Beyond the prefabs were Lee Park and Naylorsfield. For the most part they were retained as farm land until the 1960s when part of the land was acquired for development. Michael McCartney would later recall cycling from Speke with Paul and their father Jim through the fields around Joseph Williams on their way to visit their Auntie Gin in Page Moss.
The former site of Joey Williams ringed by a green fence in the centre of this picture with Page Moss and Huyton on the horizon (2010) (click to enlarge).
Shortly after the pre-fab estate and Joseph Williams were built a new golf course was founded at Lee Park. At that time it was extremely difficult for Jewish golfers to obtain admission to a private golf club. In view of this situation, the Merseyside Jewish Golfing Society made efforts to find land and build their own course.
Some of the land at the Lee Hall estate, comprising two potato farms of 300 acres and the old Lee Hall, became available for purchase in 1950. The estimated price was £30,000 including £5,000 to layout the course. In the austere post-war days money could not be borrowed from the banks, so shares were issued and purchased, many by non-golfers within the Community. There was a shortage of farmland in the post war period and planning permission for the proposed 300 acres was not granted.

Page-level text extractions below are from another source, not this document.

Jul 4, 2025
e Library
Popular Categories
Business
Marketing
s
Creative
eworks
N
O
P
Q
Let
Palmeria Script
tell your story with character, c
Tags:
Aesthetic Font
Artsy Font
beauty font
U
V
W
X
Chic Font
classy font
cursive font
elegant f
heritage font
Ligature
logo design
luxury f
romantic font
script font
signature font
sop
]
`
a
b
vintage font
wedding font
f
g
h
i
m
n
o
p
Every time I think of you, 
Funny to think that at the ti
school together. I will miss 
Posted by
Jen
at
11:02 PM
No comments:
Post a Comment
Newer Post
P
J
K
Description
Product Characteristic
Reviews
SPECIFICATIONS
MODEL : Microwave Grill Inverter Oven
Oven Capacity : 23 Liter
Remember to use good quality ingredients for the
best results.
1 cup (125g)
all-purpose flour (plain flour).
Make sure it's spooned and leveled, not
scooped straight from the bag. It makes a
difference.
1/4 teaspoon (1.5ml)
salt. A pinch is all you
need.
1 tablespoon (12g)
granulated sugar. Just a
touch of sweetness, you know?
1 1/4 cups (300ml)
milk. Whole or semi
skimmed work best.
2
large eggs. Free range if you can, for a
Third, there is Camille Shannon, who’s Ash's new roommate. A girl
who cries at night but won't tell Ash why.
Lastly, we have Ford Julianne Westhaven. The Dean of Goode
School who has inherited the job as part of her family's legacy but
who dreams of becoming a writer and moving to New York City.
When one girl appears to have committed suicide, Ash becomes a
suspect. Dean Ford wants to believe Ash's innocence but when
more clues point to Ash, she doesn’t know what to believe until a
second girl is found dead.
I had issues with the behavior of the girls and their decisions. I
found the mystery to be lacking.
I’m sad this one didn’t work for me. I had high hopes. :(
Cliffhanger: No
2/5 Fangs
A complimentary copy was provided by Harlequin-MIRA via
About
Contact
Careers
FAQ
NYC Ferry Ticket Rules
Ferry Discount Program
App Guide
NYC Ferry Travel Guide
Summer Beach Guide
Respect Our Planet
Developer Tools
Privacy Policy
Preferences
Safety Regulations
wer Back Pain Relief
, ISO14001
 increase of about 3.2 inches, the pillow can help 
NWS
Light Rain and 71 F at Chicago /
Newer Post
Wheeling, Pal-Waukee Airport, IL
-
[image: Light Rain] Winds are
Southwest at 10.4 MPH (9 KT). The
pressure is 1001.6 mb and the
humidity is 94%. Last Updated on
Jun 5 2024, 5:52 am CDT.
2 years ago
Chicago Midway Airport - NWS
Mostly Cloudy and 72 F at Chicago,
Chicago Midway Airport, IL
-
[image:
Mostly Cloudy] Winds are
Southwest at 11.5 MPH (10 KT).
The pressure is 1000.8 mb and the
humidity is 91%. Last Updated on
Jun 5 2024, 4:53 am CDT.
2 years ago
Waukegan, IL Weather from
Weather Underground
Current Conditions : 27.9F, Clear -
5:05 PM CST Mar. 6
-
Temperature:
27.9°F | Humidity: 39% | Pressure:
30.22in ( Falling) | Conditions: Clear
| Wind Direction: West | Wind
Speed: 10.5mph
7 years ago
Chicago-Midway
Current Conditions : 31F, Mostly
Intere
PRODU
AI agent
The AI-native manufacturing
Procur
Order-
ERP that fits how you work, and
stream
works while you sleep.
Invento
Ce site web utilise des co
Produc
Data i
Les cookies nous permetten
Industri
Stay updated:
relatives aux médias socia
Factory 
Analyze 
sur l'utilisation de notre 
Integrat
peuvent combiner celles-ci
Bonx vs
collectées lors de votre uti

After protracted negotiations, it was agreed that 90 acres could be utilised for the course.
It was the first golf course to be built in Britain since the end of the WW II. Lee Park Golf Club was eventually founded in 1954 and the course, designed by Frank Pennink of C. K. Cotton and Co., was progressively extended from 6 to 9 and then 18 holes.
Despite Jews being prevented from joining other golf clubs, their self-financed club was open to non-Jewish membership, which I think speaks volumes, and today Lee Park proudly advertises itself as the friendliest club on Merseyside.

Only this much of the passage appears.